As she grew ill, friends and relatives ferried her to doctor appointments and brought her homemade chicken soup.
“Mary Frances was a really exceptional person, and I say that as somebody who has hired and worked with thousands of people,” said Thompson. “She dealt with everybody in the governor’s office in a professional and kindly fashion and you always wanted to be in her company. She was smart and she was fun.”
Ms. Fagan watched over fledgling reporters when she was Springfield bureau chief for Illinois Public Radio outlet WUIS 91.9 FM. She knew there were lawmakers interested in “session sweethearts” — and she warned young women about them.
“So many say, ‘She was my mentor, I wouldn’t have the job I have if it weren’t for her,’ ” said friend Jan Grimes.
“She was always willing to help anybody out in any situation and she was a really solid journalist,” said Charles N. Wheeler III, former Springfield bureau chief for the Sun-Times. “Just an all-around beautiful person.”
Andrea Huguely, once a spokeswoman for American Airlines, recalled how Ms. Fagan helped her prepare American Eagle’s then-CEO Peter Bowler for an appearance before Congress, “making sure the testimony was accurate and informative.” Then, Ms. Fagan instructed her to take a seat in a prominent spot behind Bowler during his testimony. “It signaled I knew what I was doing,” Huguely said. “It signaled to Peter she trusted me.”
The owner of five mink coats and a white fox Cossack hat that she bought during a trip to Russia, Ms. Fagan was always impeccably turned out. She looked smashing in red. And once she discovered Bobbi Brown makeup, she never looked at any other eyeshadow or lipstick.

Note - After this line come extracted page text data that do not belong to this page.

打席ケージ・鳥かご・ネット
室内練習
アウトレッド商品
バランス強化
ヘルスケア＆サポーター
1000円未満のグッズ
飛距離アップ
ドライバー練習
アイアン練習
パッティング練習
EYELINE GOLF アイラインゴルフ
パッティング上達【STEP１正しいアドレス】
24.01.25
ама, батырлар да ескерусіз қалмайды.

Even heading to chemo, “It was a mink coat, and nails done,” said friend Jan Kostner.
“She had to have her jewelry, her hat, her scarf perfect. And Chanel No. 5,” said Emily Johnson, her college roommate.

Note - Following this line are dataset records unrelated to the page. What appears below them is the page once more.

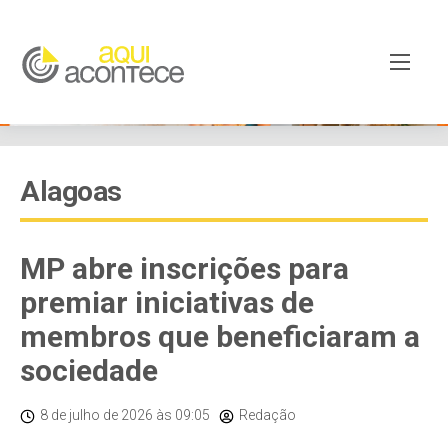
Alagoas
MP abre inscrições para
premiar iniciativas de
membros que beneficiaram a
sociedade
8 de julho de 2026
às 09:05
Redação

Ms. Fagan combined substance with style. As a reporter for Springfield’s National Public Radio affiliate, she dressed professionally but would “always wear gym shoes” so she could speed around the State Capitol, Wheeler recalled.
Born in Boston, young Mary Frances grew up in Champaign, where her nurse mom, Mary, and obstetrician dad, George, had moved for work. She graduated from Centennial High School.
Ms. Fagan earned a bachelor’s degree in radio and TV from the University of Illinois at Urbana-Champaign and worked at its radio station, WPGU 107.1. There, “she was one of the first women I ever recall was an active sports reporter,” said fellow alum Gary Mack, a former spokesman for Edgar.
After getting a master’s degree in public-affairs reporting from the University of Illinois Springfield, she worked at WUIS 91.9 FM.
And after serving in the administrations of Thompson and Edgar, she joined American Airlines in 1991. She worked on modernization plans at O’Hare Airport and the quest for a third airport in Peotone, said John Carpenter, a former vice president of corporate affairs at the airline. With her political savvy, “She was the perfect person for the task,” he said. “She was key to our effort to establish American Airlines as a formidable competitor in Chicago” and beyond.
Ms. Fagan had assignments in Paris, Tokyo, Moscow and London, where she was thrilled to watch Benedict Cumberbatch perform in “Hamlet.” She helped create the North American Challenge Cup, the Chicago Yacht Club’s annual regatta for sailors with disabilities, arranging their travel on American Airlines.
In 2011, the University of Illinois recognized her as one of its Chicago Illini of the Year. In 2014 she formed her own firm, Fagan Communications.
Ms. Fagan is survived by her brother George and niece Erica England. A celebration of her life is planned from 5:30 to 7:30 p.m. on April 14 at the Museum of Broadcast Communications, 360 N. State.